The HTTP server just spawns virtual threads for every request. If there is an IO, the virtual thread just waits for the task to complete. And then returns the HTTP Response. Basically, there is no pooling business going on for the virtual threads.
Given that the hardware and the throughput remain the same, would any one solution fare better than the other in terms of response times or handling more throughput?
My guess is that there would not be any difference w.r.t performance.
We don't get benefit over asynchronous API. What we potentially will get is performance similar to asynchronous, but with synchronous code.
The answer by #talex puts it crisply. Adding further to it.
Loom is more about a native concurrency abstraction, which additionally helps one write asynchronous code. Given its a VM level abstraction, rather than just code level (like what we have been doing till now with CompletableFuture etc), It lets one implement asynchronous behavior but with reduce boiler plate.
With Loom, a more powerful abstraction is the savior. We have seen this repeatedly on how abstraction with syntactic sugar, makes one effectively write programs. Whether it was FunctionalInterfaces in JDK8, for-comprehensions in Scala.
With loom, there isn't a need to chain multiple CompletableFuture's (to save on resources). But one can write the code synchronously. And with each blocking operation encountered (ReentrantLock, i/o, JDBC calls), the virtual-thread gets parked. And because these are light-weight threads, the context switch is way-cheaper, distinguishing itself from kernel-threads.
When blocked, the actual carrier-thread (that was running the run-body of the virtual thread), gets engaged for executing some other virtual-thread's run. So effectively, the carrier-thread is not sitting idle but executing some other work. And comes back to continue the execution of the original virtual-thread whenever unparked. Just like how a thread-pool would work. But here, you have a single carrier-thread in a way executing the body of multiple virtual-threads, switching from one to another when blocked.

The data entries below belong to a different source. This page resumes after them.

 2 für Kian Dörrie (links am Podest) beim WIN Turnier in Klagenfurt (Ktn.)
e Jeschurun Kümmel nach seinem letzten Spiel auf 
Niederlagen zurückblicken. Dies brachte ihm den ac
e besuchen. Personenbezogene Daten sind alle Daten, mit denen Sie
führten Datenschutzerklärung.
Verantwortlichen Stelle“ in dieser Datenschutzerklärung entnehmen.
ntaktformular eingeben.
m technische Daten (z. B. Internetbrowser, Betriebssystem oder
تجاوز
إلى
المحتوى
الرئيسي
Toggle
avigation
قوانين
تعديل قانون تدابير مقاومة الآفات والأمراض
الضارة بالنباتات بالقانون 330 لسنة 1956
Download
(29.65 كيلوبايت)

We get the same behavior (and hence performance) as manually written asynchronous code, but instead avoiding the boiler-plate to do the same thing.

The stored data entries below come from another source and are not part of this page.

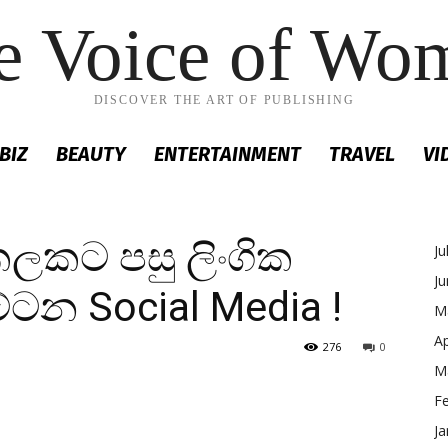
e Voice of Wo
DISCOVER THE ART OF PUBLISHING
BIZ
BEAUTY
ENTERTAINMENT
TRAVEL
VI
කලකට පසු ලිංගික
Ju
J
ටන Social Media !
M
Ap
276
0
M
F
Ja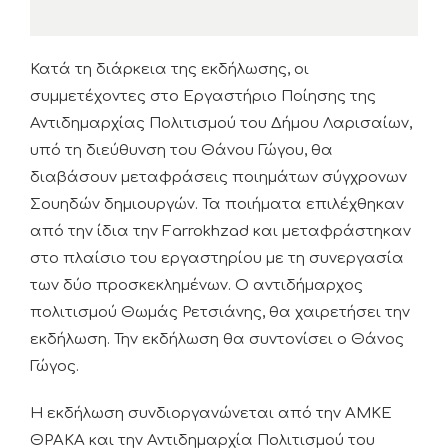
Κατά τη διάρκεια της εκδήλωσης, οι
συμμετέχοντες στο Εργαστήριο Ποίησης της
Αντιδημαρχίας Πολιτισμού του Δήμου Λαρισαίων,
υπό τη διεύθυνση του Θάνου Γώγου, θα
διαβάσουν μεταφράσεις ποιημάτων σύγχρονων
Σουηδών δημιουργών. Τα ποιήματα επιλέχθηκαν
από την ίδια την Farrokhzad και μεταφράστηκαν
στο πλαίσιο του εργαστηρίου με τη συνεργασία
των δύο προσκεκλημένων. Ο αντιδήμαρχος
πολιτισμού Θωμάς Ρετσιάνης, θα χαιρετήσει την
εκδήλωση. Την εκδήλωση θα συντονίσει ο Θάνος
Γώγος.
Η εκδήλωση συνδιοργανώνεται από την ΑΜΚΕ
ΘΡΑΚΑ και την Αντιδημαρχία Πολιτισμού του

Consider the case of a web-framework, where there is a separate thread-pool to handle i/o and the other for execution of http requests. For simple HTTP requests, one might serve the request from the http-pool thread itself. But if there are any blocking (or) high CPU operations, we let this activity happen on a separate thread asynchronously.
This thread would collect the information from an incoming request, spawn a CompletableFuture, and chain it with a pipeline (read from database as one stage, followed by computation from it, followed by another stage to write back to database case, web service calls etc). Each one is a stage, and the resultant CompletablFuture is returned back to the web-framework.

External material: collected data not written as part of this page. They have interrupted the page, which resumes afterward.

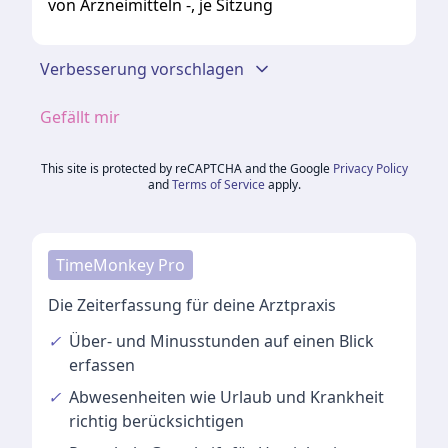
von Arzneimitteln -, je Sitzung
Verbesserung vorschlagen
Gefällt mir
This site is protected by reCAPTCHA and the Google
Privacy Policy
and
Terms of Service
apply.
TimeMonkey Pro
Die Zeiterfassung für deine Arztpraxis
✓
Über- und Minusstunden
auf einen Blick
erfassen
✓
Abwesenheiten
wie Urlaub und Krankheit
richtig berücksichtigen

When the resultant future is complete, the web-framework uses the results to be relayed back to the client. This is how Play-Framework and others, have been dealing with it. Providing an isolation between the http thread handling pool, and the execution of each request. But if we dive deeper in this, why is it that we do this?
One core reason is to use the resources effectively. Particularly blocking calls. And hence we chain with thenApply etc so that no thread is blocked on any activity, and we do more with less number of threads.
This works great, but quite verbose. And debugging is indeed painful, and if one of the intermediary stages results with an exception, the control-flow goes hay-wire, resulting in further code to handle it.
With Loom, we write synchronous code, and let someone else decide what to do when blocked. Rather than sleep and do nothing.
The http server has a dedicated pool of threads ....
How big of a pool? (Number of CPUs)*N + C? N>1 one can fall back to anti-scaling, as lock contention extends latency; where as N=1 can under-utilize available bandwidth. There is a good analysis here.
The http server just spawns...
That would be a very naive implementation of this concept. A more realistic one would strive for collecting from a dynamic pool which kept one real thread for every blocked system call + one for every real CPU. At least that is what the folks behind Go came up with.
The crux is to keep the {handlers, callbacks, completions, virtual threads, goroutines : all PEAs in a pod} from fighting over internal resources; thus they do not lean on system based blocking mechanisms until absolutely necessary This falls under the banner of lock avoidance, and might be accomplished with various queuing strategies (see libdispatch), etc.. Note that this leaves the PEA divorced from the underlying system thread, because they are internally multiplexed between them. This is your concern about divorcing the concepts. In practice, you pass around your favourite languages abstraction of a context pointer.
As 1 indicates, there are tangible results that can be directly linked to this approach; and a few intangibles. Locking is easy -- you just make one big lock around your transactions and you are good to go. That doesn't scale; but fine-grained locking is hard. Hard to get working, hard to choose the fineness of the grain. When to use { locks, CVs, semaphores, barriers, ... } are obvious in textbook examples; a little less so in deeply nested logic. Lock avoidance makes that, for the most part, go away, and be limited to contended leaf components like malloc().
I maintain some skepticism, as the research typically shows a poorly scaled system, which is transformed into a lock avoidance model, then shown to be better. I have yet to see one which unleashes some experienced developers to analyze the synchronization behavior of the system, transform it for scalability, then measure the result. But, even if that were a win experienced developers are a rare(ish) and expensive commodity; the heart of scalability is really financial.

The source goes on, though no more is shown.